ADHD more common in offspring of mothers with genetic serotonin deficiencies

A study carried out by Anne Halmøy, M.D., of University of Bergen, Norway and colleagues has found that children whose mothers are genetically predisposed to have impaired production of serotonin are more likely to develop ADHD later in life.

Serotonin is a hormone involved in the development of neurons, their migration to their proper position and the arrangement of the synapses between them. Serotonin is also important as a transmitter in the mature nervous system. Previous studies suggest that alterations in the genes or enzymes involved in the biosynthesis of serotonin in pregnant females could result in birth defects.

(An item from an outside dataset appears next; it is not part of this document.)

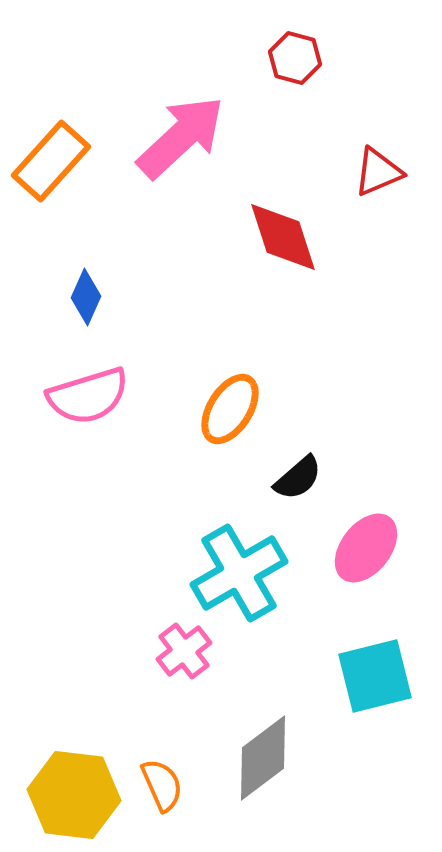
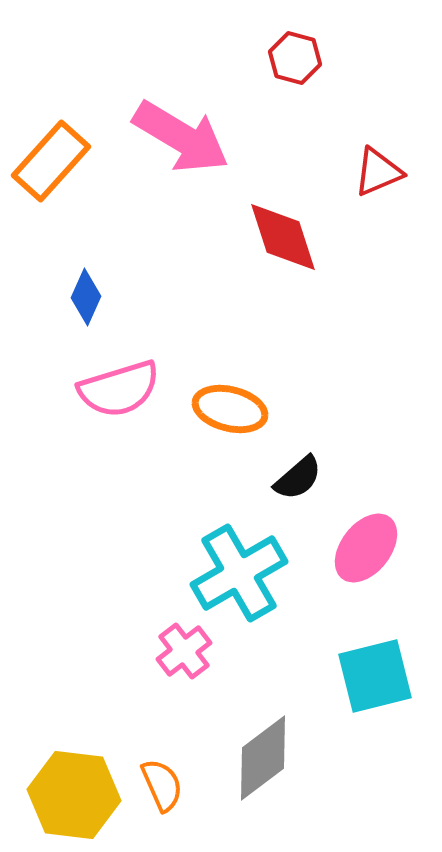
pink arrow: rotated 74 degrees clockwise
pink semicircle: moved 31 px right, 7 px up
orange ellipse: rotated 72 degrees clockwise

Six hundred and forty six individuals provided blood samples for gene sequencing and information about psychiatric diagnoses and symptoms. The researchers identified nine different mutations, of which eight were associated with impaired enzyme function. Analysis of 38 people who carried a mutation and 41 of their offspring showed that these offspring had a 1.5 – 2.5 higher risk of ADHD than either control individuals or children of fathers with the same mutations.

However there was a wide variance in the number and severity of symptoms reported, meaning that the outcome will depend upon many different genetic or environmental factors, and leading the researchers to conclude that although “maternal serotonin deficiency during pregnancy might predispose to neuropsychiatric disorders and cardiovascular illnesses”, further studies are required to substantiate these findings.

Source: published in the October 2010 issue of Archives of General Psychiatry, one of the JAMA/Archives journals.

This study was supported by the Research Council of Norway, Western Norway Regional Health Authority and the University of Bergen.